ZAMORANO was, without a doubt, an experience that changed my life” -Don Paco.
Dr. Francisco Adolfo Sierra Ávila, “Don Paco” was part of the first ZAMORANO graduating class in 1946. He had the privilege of working very closely with Wilson Popenoe, who was the first president of ZAMORANO and pioneer of an initiative that made Honduras not only the home to a prestigious agricultural university but also a nursery to remarkable young leaders from Latin America. The life of Francisco exemplifies the far-reaching and invaluable consequences of instilling the ZAMORANO ideal in talented and ambitious young minds.

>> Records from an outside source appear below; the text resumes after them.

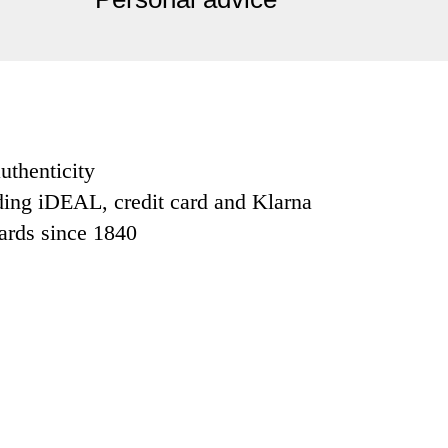
uthenticity
ding iDEAL, credit card and Klarna
dards since 1840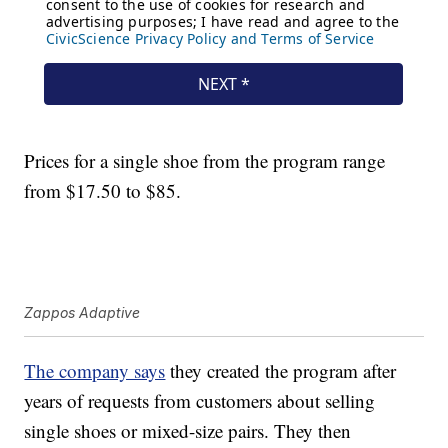
Prices for a single shoe from the program range
from $17.50 to $85.
Zappos Adaptive
The company says
they created the program after
years of requests from customers about selling
single shoes or mixed-size pairs. They then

In what might have been an uneventful day working at a gas station in the city of Antigua Guatemala, young Francisco received an unusual costumer. It was Wilson Popenoe. That day, Wilson Popenoe perceived an intelligent and engaging mind in young Francisco thus extended the invitation to apply to ZAMORANO. This encounter marked what would eventually become a journey that would lead Francisco to explore new opportunities for growth not only for him but also for his family. Francisco was born to a single mother that tirelessly worked to provide for her children and encouraged them to persevere in the pursuit of their dreams.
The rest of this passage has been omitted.